Near-term — commutator (completed)

  1. Commutator [D, P].EncodingMap::from_tree() walks DFS, encodes each node's content into the projection basis via encode_into_basis, normalizes rows to unit length. EncodingMap::lift() computes E·P·Eᵀ (n×n). Commutator::compute() builds [D, P_lifted] = D·E·P·Eᵀ - E·P·Eᵀ·D. Frobenius norm measures projection variation across tree geometry. Skew-symmetric (both D and P_lifted are symmetric). 10 tests including zero commutator for uniform content, observer dependence, topology dependence, and skew-symmetry.

Near-term — evolved math (completed)

  1. Detection strength.Strength newtype in [0,1]. compute_strength() returns the minimum magnitude ratio across all projection pairs — the weakest link in the observation chain. Single projection: 1.0 if fires, 0.0 if not. N projections: min(mag_i / max_mag). Disagree/Zero always 0.0. 10 tests.

  2. Iterative detection.Session::iterate() — the power method applied to the coincidence gate.

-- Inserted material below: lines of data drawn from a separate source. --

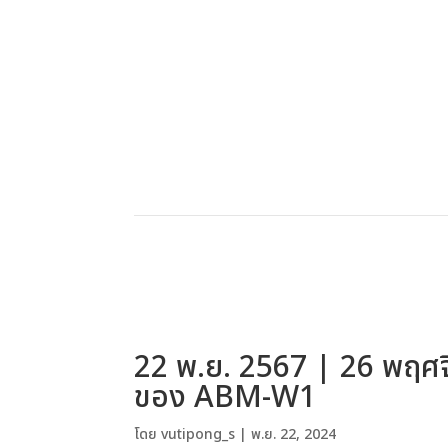
22 พ.ย. 2567 | 26 พฤศจิ
ของ ABM-W1
โดย
vutipong_s
|
พ.ย. 22, 2024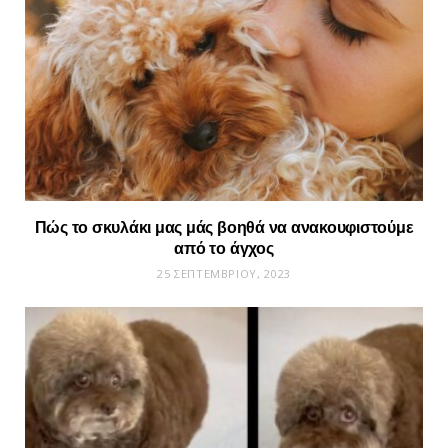
Πώς το σκυλάκι μας μάς βοηθά να ανακουφιστούμε
από το άγχος
25 ΣΕΠΤΕΜΒΡΊΟΥ, 2023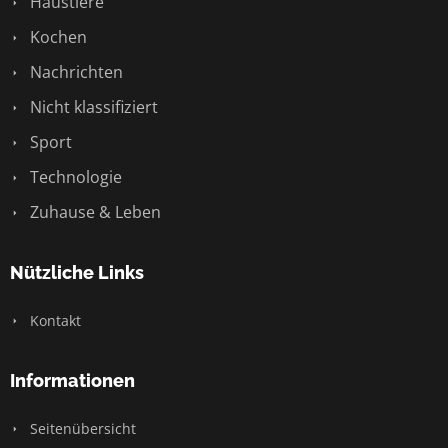
Haustiere
Kochen
Nachrichten
Nicht klassifiziert
Sport
Technologie
Zuhause & Leben
Nützliche Links
Kontakt
Informationen
Seitenübersicht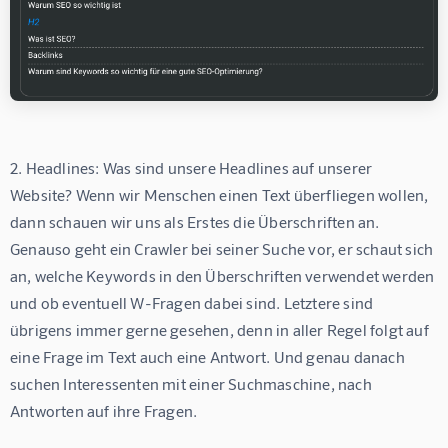
2. Headlines: Was sind unsere Headlines auf unserer 
Website? Wenn wir Menschen einen Text überfliegen wollen, 
dann schauen wir uns als Erstes die Überschriften an. 
Genauso geht ein Crawler bei seiner Suche vor, er schaut sich 
an, welche Keywords in den Überschriften verwendet werden 
und ob eventuell W-Fragen dabei sind. Letztere sind 
übrigens immer gerne gesehen, denn in aller Regel folgt auf 
eine Frage im Text auch eine Antwort. Und genau danach 
suchen Interessenten mit einer Suchmaschine, nach 
Antworten auf ihre Fragen.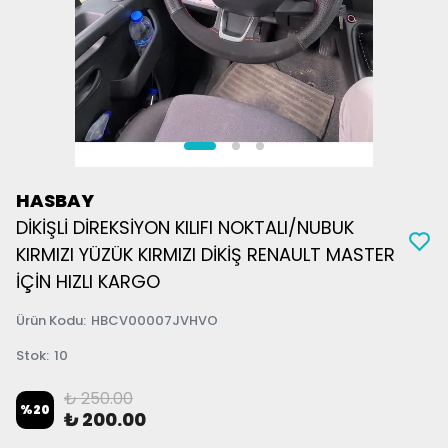
HASBAY
DİKİŞLİ DİREKSİYON KILIFI NOKTALI/NUBUK
KIRMIZI YÜZÜK KIRMIZI DİKİŞ RENAULT MASTER
İÇİN HIZLI KARGO
Ürün Kodu
:
HBCV00007JVHVO
Stok
:
10
₺ 250.00
%
20
₺ 200.00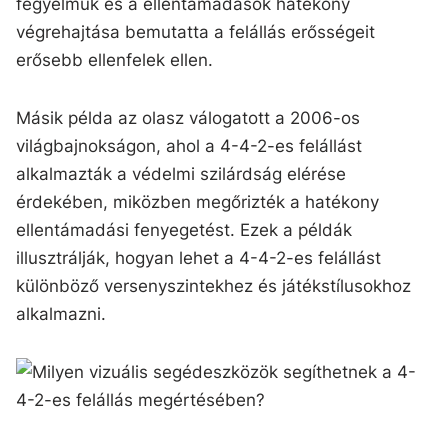
fegyelmük és a ellentámadások hatékony
végrehajtása bemutatta a felállás erősségeit
erősebb ellenfelek ellen.
Másik példa az olasz válogatott a 2006-os
világbajnokságon, ahol a 4-4-2-es felállást
alkalmazták a védelmi szilárdság elérése
érdekében, miközben megőrizték a hatékony
ellentámadási fenyegetést. Ezek a példák
illusztrálják, hogyan lehet a 4-4-2-es felállást
különböző versenyszintekhez és játékstílusokhoz
alkalmazni.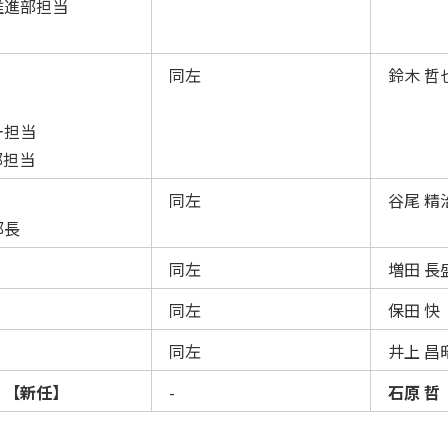
推進部担当
同左
鈴木 哲
ー担当
部担当
同左
谷尾 精
部長
）
同左
増田 長
）
同左
保田 快
）
同左
井上 昌
）【新任】
-
石原 哲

Eigenvalue at time t becomes anchor at time t+1. Convergence tracks measurement magnitudes (geometry), not eigenvalue bytes (which include the anchor and always change). With static projections, convergence is immediate (magnitudes are projection-determined). 14 tests.

  3. Trajectory.Trajectory type wrapping Vec<Detection> with convergence metadata. converged(), eigenvalue(), drift() (max magnitude change), stable_from() (index where magnitudes stabilize), final_strength(). Two constructors: new() for eigenvalue-equality convergence (backward compat), with_convergence() for measurement-level convergence (iterate). 14 tests.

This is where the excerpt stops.